──────── Dataset ────────

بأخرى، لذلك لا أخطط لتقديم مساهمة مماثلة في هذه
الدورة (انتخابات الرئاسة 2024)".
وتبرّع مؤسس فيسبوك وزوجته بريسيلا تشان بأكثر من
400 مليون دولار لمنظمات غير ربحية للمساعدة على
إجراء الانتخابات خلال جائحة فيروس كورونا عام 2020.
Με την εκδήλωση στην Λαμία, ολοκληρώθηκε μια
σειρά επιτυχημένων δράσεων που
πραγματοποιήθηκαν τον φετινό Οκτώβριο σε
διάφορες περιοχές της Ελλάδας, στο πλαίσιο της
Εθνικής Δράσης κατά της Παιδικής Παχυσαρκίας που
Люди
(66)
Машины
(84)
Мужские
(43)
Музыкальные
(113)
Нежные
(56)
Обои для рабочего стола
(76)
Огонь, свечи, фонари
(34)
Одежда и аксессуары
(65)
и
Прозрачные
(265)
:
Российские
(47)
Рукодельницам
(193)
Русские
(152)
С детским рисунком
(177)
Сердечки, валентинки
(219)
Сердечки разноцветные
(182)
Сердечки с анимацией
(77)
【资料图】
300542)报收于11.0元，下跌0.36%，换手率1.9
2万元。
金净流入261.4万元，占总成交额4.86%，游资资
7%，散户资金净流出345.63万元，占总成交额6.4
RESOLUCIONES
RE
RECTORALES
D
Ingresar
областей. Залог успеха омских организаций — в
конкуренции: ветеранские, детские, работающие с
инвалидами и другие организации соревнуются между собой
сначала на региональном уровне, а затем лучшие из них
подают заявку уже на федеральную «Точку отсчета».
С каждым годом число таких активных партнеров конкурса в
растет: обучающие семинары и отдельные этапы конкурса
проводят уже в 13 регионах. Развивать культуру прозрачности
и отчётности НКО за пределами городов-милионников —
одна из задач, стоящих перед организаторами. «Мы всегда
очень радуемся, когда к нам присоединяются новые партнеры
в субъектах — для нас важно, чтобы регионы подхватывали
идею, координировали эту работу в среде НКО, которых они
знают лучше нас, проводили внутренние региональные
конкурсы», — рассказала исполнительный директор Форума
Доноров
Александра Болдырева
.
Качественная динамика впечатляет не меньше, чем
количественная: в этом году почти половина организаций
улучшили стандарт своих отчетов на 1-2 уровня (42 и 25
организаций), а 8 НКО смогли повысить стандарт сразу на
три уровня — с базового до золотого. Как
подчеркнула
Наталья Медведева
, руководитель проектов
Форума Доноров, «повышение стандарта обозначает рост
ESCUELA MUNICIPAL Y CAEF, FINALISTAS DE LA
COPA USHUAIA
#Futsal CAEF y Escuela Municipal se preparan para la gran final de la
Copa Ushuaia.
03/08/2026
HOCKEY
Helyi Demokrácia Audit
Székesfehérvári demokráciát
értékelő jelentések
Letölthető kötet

────────

→ **What you will do**
A complete answer lists each line of the data that holds the word "CAEF".

→ **Exercise response**
ESCUELA MUNICIPAL Y CAEF, FINALISTAS DE LA
#Futsal CAEF y Escuela Municipal se preparan para la gran final de la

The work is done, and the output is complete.